Starting last year, the 4 major US card brands – MasterCard, Visa, Amex, and Discover – issued announcements that beginning in April 2018, merchants are no longer be required to collect signatures on card present transactions. Each card brand’s program has different rules and requirements about which transactions are exempt from signature collection, but broadly, credit and debit transactions performed in North America will no longer require signature collection regardless of transaction amount. This is a major change to the checkout experience and one that is being applauded by merchants and consumers alike, but what will this mean for you, and what should you start doing to prepare? This post seeks to answer key questions that merchants may have about the change.
What spurred this change?
The primary reason stated is to increase the speed of service at the point of sale.

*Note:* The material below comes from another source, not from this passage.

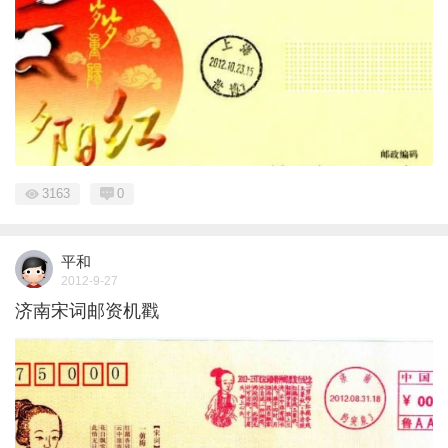
3163
0
平和
2012-9-27
济南宋词邮资机戳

Another reason is that many transactions already qualify for signature exemption under the current small ticket programs, which are typically used for purchases under $50 in the US. Mastercard estimates that ~80% of US transactions already qualify and do not require a signature.
In addition to speed of service, fraud protection is a key reason for the change. Card brands are using this opportunity to pursue modern technologies like tokenization, real-time fraud monitoring, and biometric authentication to reduce fraud. The rise of new payment form factors, such as phones and wearables, which offer contactless payment functionality, provide a higher level of security than signature collection and verification.
Additionally, the proliferation of EMV has proven to be more effective at deterring fraud than signatures. This has led to a significant reduction in card present fraud. It is not a surprise, most merchants are not performing the steps necessary to validate signatures in the first place — when was the last time a cashier compared the signature on your card to the one you scribbled on a receipt?
Are the brands all aligned on which transactions will qualify?
Mastercard, Discover, and American Express are dropping the requirement for merchants to support signature capture for credit and signature debit transactions. Visa has stated that the signature requirement will be waived for merchants that have implemented EMV contact or EMV contactless acceptance.
A key takeaway here is that non-EMV enabled merchants will still be responsible for collecting signatures as they do today for Visa transactions, which makes up the majority of card volume in the US. Merchants that are not EMV certified will need to decide between having different signature requirements for Visa transactions, which could create a poor consumer experience, or collecting signatures for all card brands, when applicable. Ultimately, this decision will also come down to the individual merchant’s business rules and whether a merchant’s payment system can handle this level of differentiation.
What changes do I need to make?
Depending on your specific payment environment, there may be changes required for the point of sale, middleware software or PIN Pad software (which may include the kernel for EMV certified merchants). At a bare minimum, there may be system configuration changes required, which will incur regression testing and deployment. If you have already certified support for signature CVM, removing it should not require re-certification, however, you should speak with your acquirer to review your specific certification requirements.
Does this mean I can stop collecting all signature in April 2018?
No. Merchants that collect signatures for purposes other than cardholder verifications (i.e. age verification, HIPAA or PII policy acknowledgments, and for private label or fleet programs) will still be required to collect a signature. You should be sure that any applicable local/network legal requirements for signature collections are still observed.
What should I be doing to prepare?
You should begin discussions with your internal business and IT teams to identify the impact and steps required to remove signature as a CVM. You should also talk to your vendors to understand the roadmaps/requirements to support removing signature collection. Besides point of sale and terminal vendors, you should also meet with your acquirer and, if applicable, your private label and/or fleet card issuers to validate your approach and review additional requirements.
This is a major change for all parties, it is not clear what impact this will have on the overall number of and process for managing retrieval requests and chargebacks. We advise merchants to begin reviewing these changes internally and with key vendors to understand the true impact of the change and to develop a plan to implement it.